_TASK PROMPT:_
Every line in the records below with the string "Wszystkie" needs to be copied out.

------ SUPPLIED INFORMATION

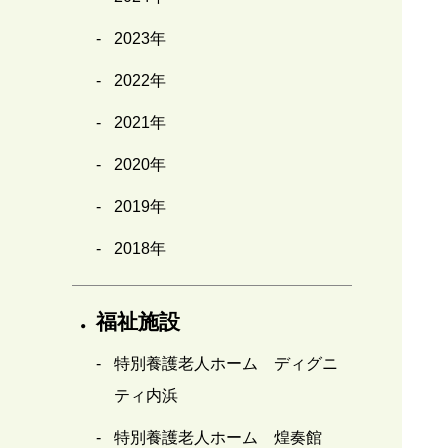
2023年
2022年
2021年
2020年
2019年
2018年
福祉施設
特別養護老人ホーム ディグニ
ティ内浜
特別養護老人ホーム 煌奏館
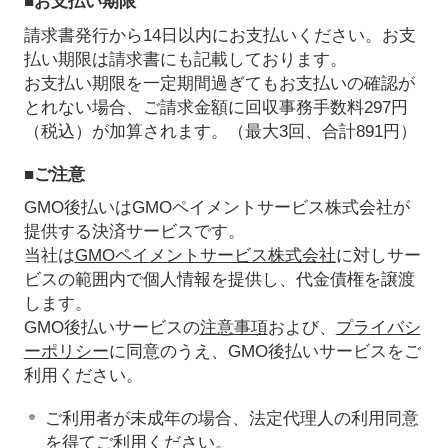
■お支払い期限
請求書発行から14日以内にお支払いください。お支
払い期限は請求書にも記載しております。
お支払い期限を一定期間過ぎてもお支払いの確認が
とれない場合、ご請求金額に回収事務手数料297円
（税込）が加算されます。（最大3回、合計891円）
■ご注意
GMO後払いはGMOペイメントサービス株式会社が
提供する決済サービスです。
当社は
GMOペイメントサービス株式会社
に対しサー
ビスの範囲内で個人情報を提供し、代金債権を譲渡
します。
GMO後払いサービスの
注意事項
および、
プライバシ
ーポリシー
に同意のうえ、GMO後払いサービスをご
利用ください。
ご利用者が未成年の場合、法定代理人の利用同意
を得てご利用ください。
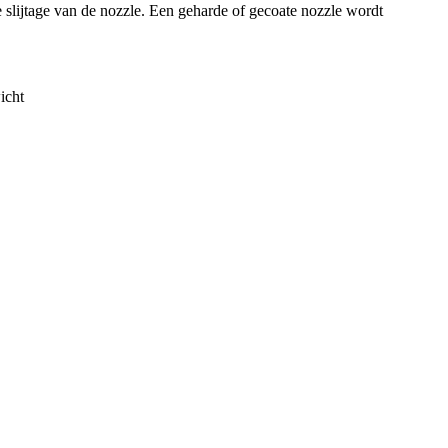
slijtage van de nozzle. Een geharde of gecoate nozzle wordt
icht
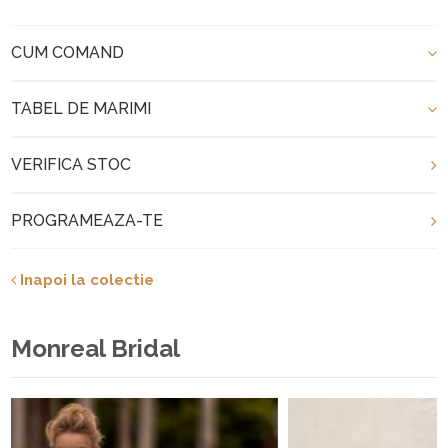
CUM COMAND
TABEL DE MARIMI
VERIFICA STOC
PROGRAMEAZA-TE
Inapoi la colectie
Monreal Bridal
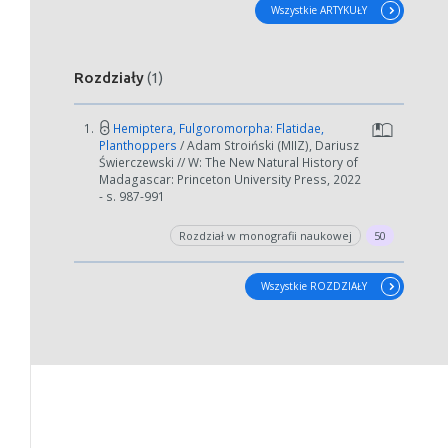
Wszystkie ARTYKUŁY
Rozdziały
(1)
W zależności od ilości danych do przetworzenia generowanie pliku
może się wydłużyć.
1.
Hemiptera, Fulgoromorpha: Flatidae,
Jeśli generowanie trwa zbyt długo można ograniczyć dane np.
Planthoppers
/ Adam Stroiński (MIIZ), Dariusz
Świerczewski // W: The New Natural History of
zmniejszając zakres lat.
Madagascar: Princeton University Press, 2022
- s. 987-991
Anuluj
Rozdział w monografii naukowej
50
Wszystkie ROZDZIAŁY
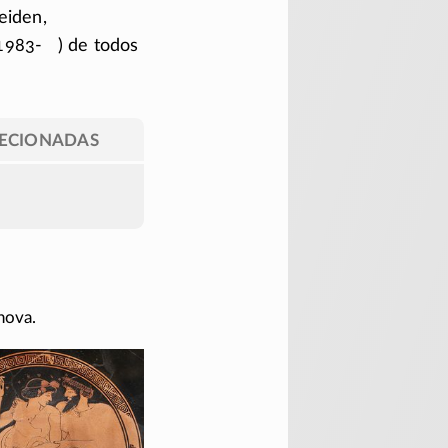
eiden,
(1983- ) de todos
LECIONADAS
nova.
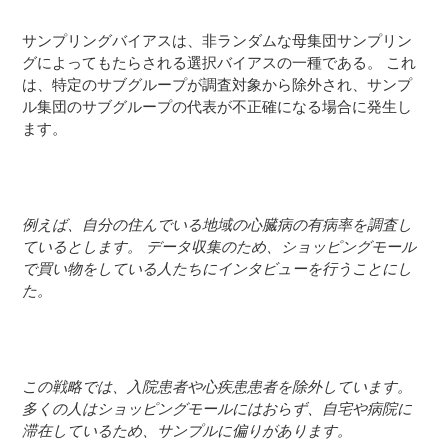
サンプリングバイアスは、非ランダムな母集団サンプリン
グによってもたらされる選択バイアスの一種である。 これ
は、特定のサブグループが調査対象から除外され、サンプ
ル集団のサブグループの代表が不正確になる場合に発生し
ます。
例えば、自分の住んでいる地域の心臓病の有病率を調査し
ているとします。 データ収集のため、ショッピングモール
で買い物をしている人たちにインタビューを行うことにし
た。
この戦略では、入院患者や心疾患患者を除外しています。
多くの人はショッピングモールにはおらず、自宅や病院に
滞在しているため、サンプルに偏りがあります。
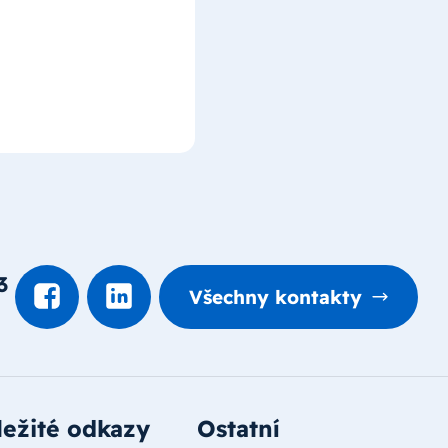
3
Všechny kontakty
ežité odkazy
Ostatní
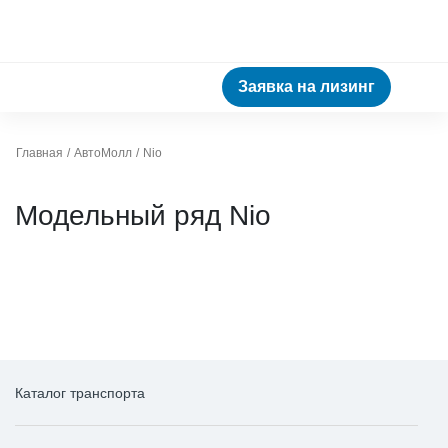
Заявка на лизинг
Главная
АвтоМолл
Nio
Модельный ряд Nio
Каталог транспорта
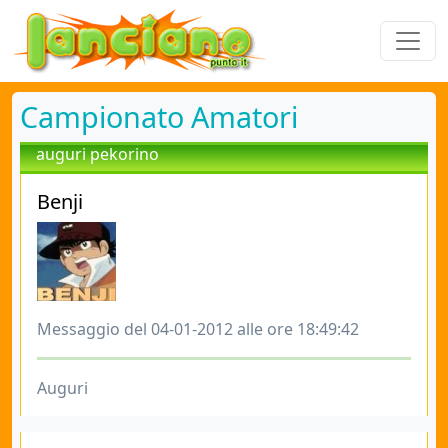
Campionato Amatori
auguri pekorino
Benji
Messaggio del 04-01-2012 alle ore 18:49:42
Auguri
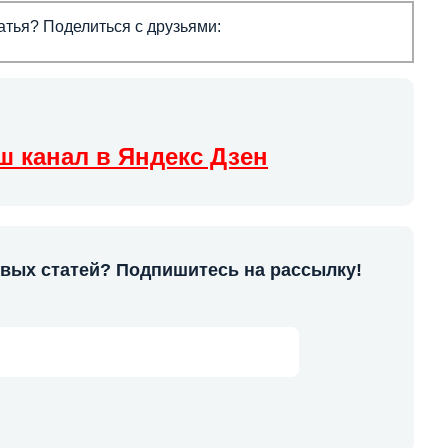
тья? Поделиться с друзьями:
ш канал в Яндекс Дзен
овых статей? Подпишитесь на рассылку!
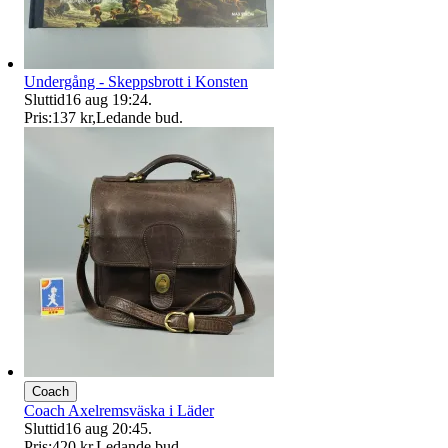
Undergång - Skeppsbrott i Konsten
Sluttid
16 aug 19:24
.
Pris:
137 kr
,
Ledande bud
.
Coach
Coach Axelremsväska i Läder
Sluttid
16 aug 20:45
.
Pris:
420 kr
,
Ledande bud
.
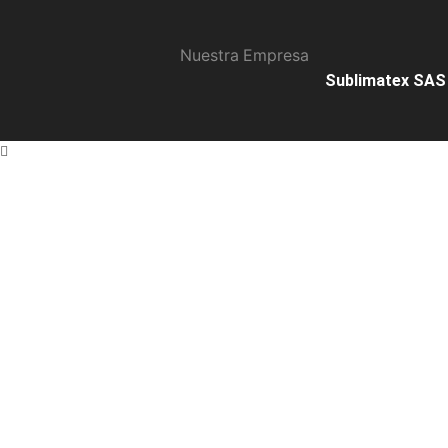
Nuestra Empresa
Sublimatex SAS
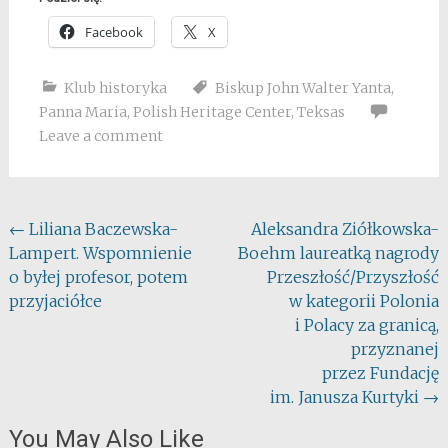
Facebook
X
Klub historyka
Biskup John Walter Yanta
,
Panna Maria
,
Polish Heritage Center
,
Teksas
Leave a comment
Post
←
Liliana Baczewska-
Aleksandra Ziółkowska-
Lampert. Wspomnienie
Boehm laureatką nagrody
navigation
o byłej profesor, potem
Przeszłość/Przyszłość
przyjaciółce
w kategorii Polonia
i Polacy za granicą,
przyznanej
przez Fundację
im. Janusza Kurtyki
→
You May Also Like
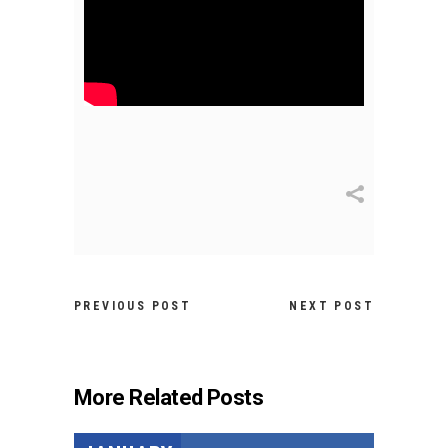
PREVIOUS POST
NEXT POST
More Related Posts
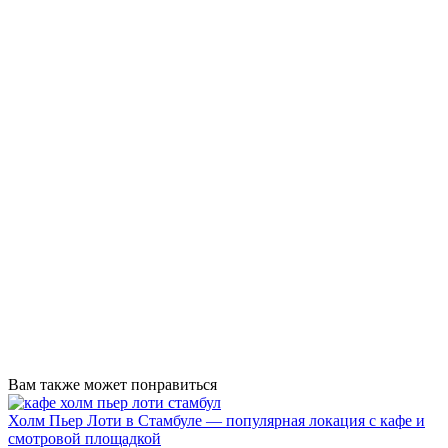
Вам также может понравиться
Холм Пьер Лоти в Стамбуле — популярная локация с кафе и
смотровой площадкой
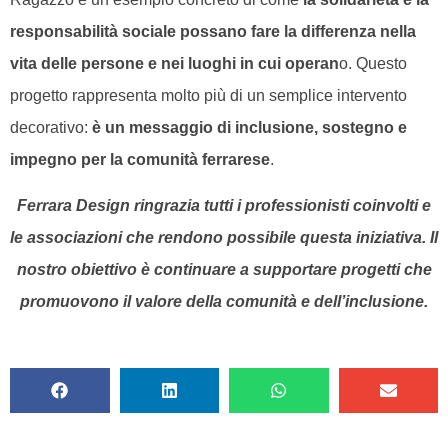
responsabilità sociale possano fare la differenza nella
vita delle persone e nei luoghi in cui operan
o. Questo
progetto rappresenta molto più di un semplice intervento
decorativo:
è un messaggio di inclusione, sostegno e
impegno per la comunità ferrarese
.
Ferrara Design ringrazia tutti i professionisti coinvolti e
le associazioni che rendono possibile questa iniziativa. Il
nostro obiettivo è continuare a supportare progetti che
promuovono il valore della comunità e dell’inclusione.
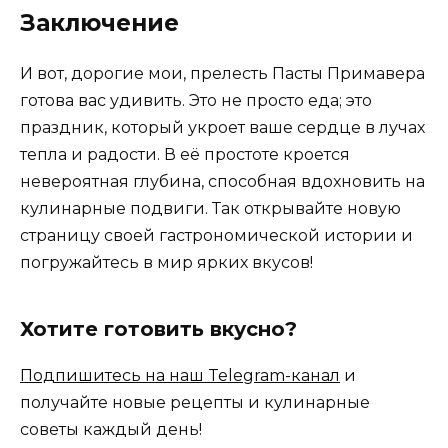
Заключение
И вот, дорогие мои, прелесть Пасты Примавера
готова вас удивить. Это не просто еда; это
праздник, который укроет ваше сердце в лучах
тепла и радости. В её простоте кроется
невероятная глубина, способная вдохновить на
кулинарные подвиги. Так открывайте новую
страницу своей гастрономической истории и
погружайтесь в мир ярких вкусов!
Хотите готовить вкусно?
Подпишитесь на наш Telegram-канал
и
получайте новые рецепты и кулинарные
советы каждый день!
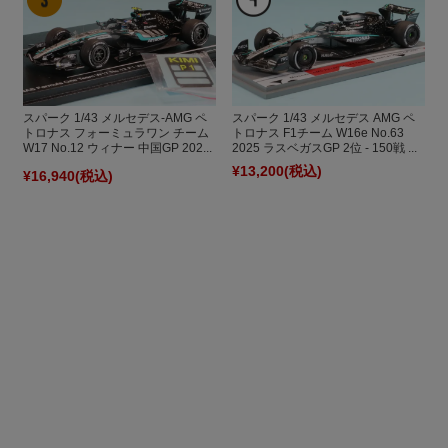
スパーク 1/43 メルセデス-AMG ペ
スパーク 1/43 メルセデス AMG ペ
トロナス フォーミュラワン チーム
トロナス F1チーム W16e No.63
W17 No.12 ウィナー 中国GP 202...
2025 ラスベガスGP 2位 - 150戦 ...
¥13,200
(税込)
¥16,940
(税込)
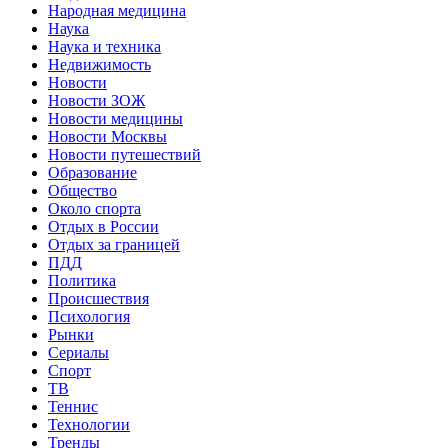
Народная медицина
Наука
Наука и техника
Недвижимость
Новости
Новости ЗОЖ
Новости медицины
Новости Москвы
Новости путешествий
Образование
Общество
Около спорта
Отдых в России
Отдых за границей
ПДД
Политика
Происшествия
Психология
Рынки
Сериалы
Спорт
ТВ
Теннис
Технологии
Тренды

------------

_OUTPUT:_
Wszystkie ARTYKUŁY
Wszystkie ROZDZIAŁY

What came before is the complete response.